Why a Separate Muslim Political Party Is Not a Practical Solution
By: Mohammed Hidayathulla
Whenever the condition of Muslims worsens, there is a renewed call that Muslims should form their own political party. Many activists and well-meaning people genuinely believe that only an independent Muslim party can protect community interests. While the intention is sincere, this idea is not practical in the Indian political context.
The first and most basic issue is numbers. In India, Muslims cannot win even a single Assembly constituency purely on Muslim votes, except in a few rare pockets. This is true even for local bodies. Electoral victories require non-Muslim support. A party that is seen as exclusive to Muslims will find it extremely difficult to attract that support. Without numbers, political parties remain symbolic, not effective.
History confirms this reality.
Many Muslim political parties have been formed after Independence. None of them have survived as serious political forces. Either they failed electorally, or they were absorbed, divided, or destroyed by larger political parties. Indian politics does not allow small minority-based parties to grow independently once they begin to show influence.
I have heard this from my father and from several of his colleagues who were directly involved in politics during that period.
My father was an active member of the Muslim League both before and after Partition. In the early 1960s, the Muslim League was very strong in Karnataka, especially in Bangalore. It won seven seats in the Bangalore Municipal Corporation. This was a significant achievement. Encouraged by this success, the League started preparing for the Assembly elections.
This immediately alarmed the Congress leadership. Intelligence reports reached Prime Minister Indira Gandhi that the Congress could face a strong Muslim League challenge in Karnataka. Kengal Hanumanthaiah was the Chief Minister at that time. Indira Gandhi summoned him and clearly instructed that the Muslim League should be finished before the elections. He was given full authority to do whatever was required.

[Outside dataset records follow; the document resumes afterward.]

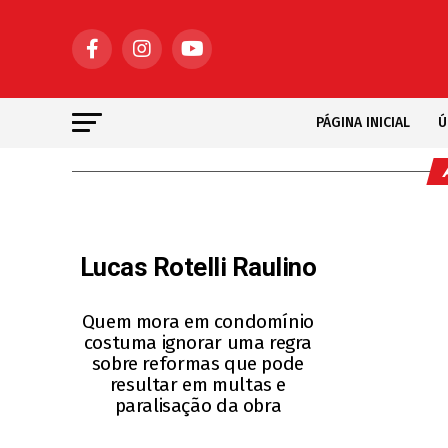
PÁGINA INICIAL
Ú
Lucas Rotelli Raulino
Quem mora em condomínio
costuma ignorar uma regra
sobre reformas que pode
resultar em multas e
paralisação da obra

The General Secretary of the Muslim League in Karnataka was Rashid Khan. He was a well-known tailor in Chickpet, famous for stitching sherwanis. He was also a close family friend and had a long political association with my father. Kengal Hanumanthaiah was his regular customer and knew him personally.
After meeting Indira Gandhi, Hanumanthaiah came directly to Rashid Khan’s shop and conveyed the instructions he had received. He made an offer: ₹25,000 in cash, a substantial amount in late 1960s, a bungalow in Jayamahal or RMV Extension, and a Rajya Sabha seat. In return, Rashid Khan had to dissociate himself from the Muslim League, after which the Congress would ensure that the League was dismantled. This offer was made purely because of their personal friendship.
Rashid Khan rejected the offer outright. He told the Chief Minister that he would not bargain away the community for personal gain. He was an honest and clean-handed person. Unfortunately, not everyone is like Rashid Khan.
There are so-called leaders within the community who either have entered politics or are trying to enter it, and who repeatedly advise the formation of a separate Muslim political party. For many of them, this advice is not driven by principle or concern for the community. It is often driven by the possibility of quick money, personal bargaining power, or at least visibility within the community, which can later be converted into personal gain.
The discussion between Rashid Khan and the Chief Minister became heated. Hanumanthaiah then bluntly said that in the coming elections he would buy Muslim votes for ₹5 each.
That is exactly what happened.
During the elections, money was distributed. The Muslim electorate, like many others, voted for the Congress. The Muslim League lost badly. After that, the Congress created internal divisions within the League, encouraged defections, and weakened the organisation from inside. Within a short time, the Muslim League was politically finished in Bangalore.
This episode clearly shows how major political parties operate. Small parties, even if they are sincere and principled, cannot survive against the money power, organisational strength, administrative control, and political influence of national parties. When large parties feel threatened, they do not compete fairly. They co-opt leaders, divide organisations, or eliminate them completely.
This is not limited to one period or one party. It has happened repeatedly across India.
Therefore, the idea of forming a separate Muslim political party, though emotionally appealing, is strategically unsound. Instead of strengthening the community, it often isolates it further and makes it easier for major parties to ignore Muslim concerns or exploit internal divisions.
Political influence in India has never come from isolation. It has come from engagement, alliances, and negotiation within larger political platforms. Muslims have secured rights and representation only when they worked within broader secular parties or supported leaders committed to constitutional values and social justice.
The real challenge is not the absence of a Muslim political party. The challenge is the absence of long-term political strategy—building influence within mainstream parties, forming issue-based alliances, and maintaining sustained engagement rather than emotional, short-term mobilisation.
Indian politics rewards those who understand power as it exists, not as they wish it to be. For Muslims, political survival lies not in standing alone, but in engaging wisely and strategically within the system.